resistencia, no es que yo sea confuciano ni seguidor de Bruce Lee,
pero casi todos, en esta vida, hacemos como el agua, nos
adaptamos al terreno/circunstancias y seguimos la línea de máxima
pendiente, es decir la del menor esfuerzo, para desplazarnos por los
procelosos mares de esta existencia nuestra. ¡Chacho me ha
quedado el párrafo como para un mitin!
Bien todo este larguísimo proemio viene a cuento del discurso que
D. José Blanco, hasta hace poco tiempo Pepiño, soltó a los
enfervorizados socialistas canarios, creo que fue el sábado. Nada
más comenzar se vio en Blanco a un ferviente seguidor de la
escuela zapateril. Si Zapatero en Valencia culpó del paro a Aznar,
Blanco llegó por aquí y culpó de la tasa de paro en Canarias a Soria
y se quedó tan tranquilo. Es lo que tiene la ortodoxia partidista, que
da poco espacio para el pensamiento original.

○ ○ ○ ○ ○ ○ ○

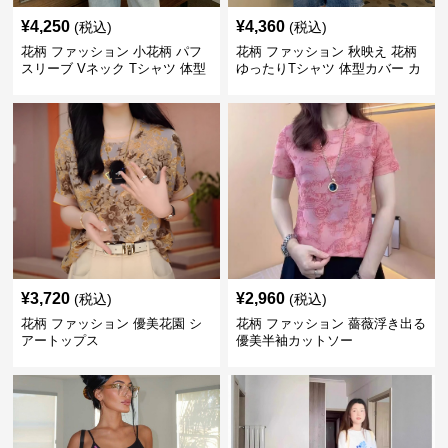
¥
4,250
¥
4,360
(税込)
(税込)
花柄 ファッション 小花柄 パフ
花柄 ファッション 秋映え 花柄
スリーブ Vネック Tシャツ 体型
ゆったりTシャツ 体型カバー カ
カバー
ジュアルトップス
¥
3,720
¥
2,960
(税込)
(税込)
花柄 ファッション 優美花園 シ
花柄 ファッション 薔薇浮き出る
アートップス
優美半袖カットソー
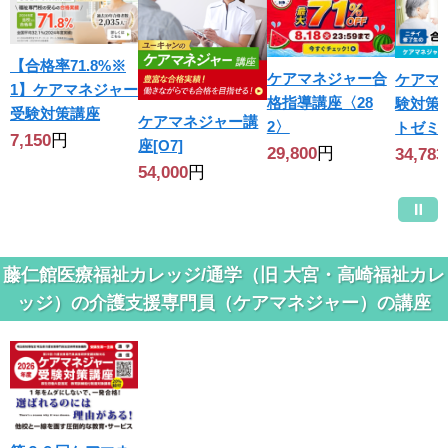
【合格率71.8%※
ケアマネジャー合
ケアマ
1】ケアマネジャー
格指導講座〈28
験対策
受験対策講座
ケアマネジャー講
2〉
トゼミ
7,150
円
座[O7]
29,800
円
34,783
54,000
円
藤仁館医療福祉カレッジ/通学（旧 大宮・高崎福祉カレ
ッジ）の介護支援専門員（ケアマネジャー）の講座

○ ○ ○ ○ ○ ○ ○

■ WHAT TO DO
Copy word for word the stretch of entries above from the line that has "resistencia, no es" through the line that has "pendiente, es decir", both ends included, and nothing outside it.

■ SOLUTION TO THE EXERCISE
resistencia, no es que yo sea confuciano ni seguidor de Bruce Lee,
pero casi todos, en esta vida, hacemos como el agua, nos
adaptamos al terreno/circunstancias y seguimos la línea de máxima
pendiente, es decir la del menor esfuerzo, para desplazarnos por los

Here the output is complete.